Re: git: 2e72208b6c62 - main - ip_mroute: do not call epoch_waitwhen lock is taken
Date: Wed, 12 Jan 2022 21:40:33 UTC
On Tue, Jan 11, 2022 at 10:19:45AM +0000, Wojciech Macek wrote:
> The branch main has been updated by wma:
>
> URL: https://cgit.FreeBSD.org/src/commit/?id=2e72208b6c622505323ed48dc58830fc307392b1
>
> commit 2e72208b6c622505323ed48dc58830fc307392b1
> Author: Wojciech Macek <wma@FreeBSD.org>
> AuthorDate: 2022-01-11 10:08:35 +0000
> Commit: Wojciech Macek <wma@FreeBSD.org>
> CommitDate: 2022-01-11 10:19:32 +0000
>
> ip_mroute: do not call epoch_waitwhen lock is taken
>
> mrouter_done is called with RAW IP lock taken.
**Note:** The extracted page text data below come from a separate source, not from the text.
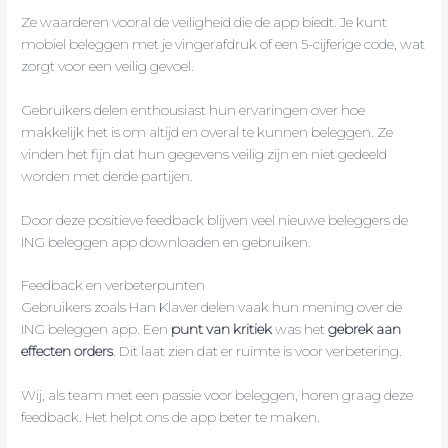
Ze waarderen vooral de veiligheid die de app biedt. Je kunt
mobiel beleggen met je vingerafdruk of een 5-cijferige code, wat
zorgt voor een veilig gevoel.
Gebruikers delen enthousiast hun ervaringen over hoe
makkelijk het is om altijd en overal te kunnen beleggen. Ze
vinden het fijn dat hun gegevens veilig zijn en niet gedeeld
worden met derde partijen.
Door deze positieve feedback blijven veel nieuwe beleggers de
ING beleggen app downloaden en gebruiken.
Feedback en verbeterpunten
Gebruikers zoals Han Klaver delen vaak hun mening over de
ING beleggen app. Een
punt van kritiek
was het
gebrek aan
effecten orders
. Dit laat zien dat er ruimte is voor verbetering.
Wij, als team met een passie voor beleggen, horen graag deze
feedback. Het helpt ons de app beter te maken.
Some annoying
> printfs are visible on the console if INVARIANTS option is enabled.
>
> Provide atomic-based mechanism which counts enters and exits from/to
> critical section in ip_input and ip_output.
> Before de-initialization of function pointers ensure (with busy-wait)
> that mrouter de-initialization is visible to all readers and that we don't
> remove pointers (like ip_mforward etc.) in the middle of packet processing.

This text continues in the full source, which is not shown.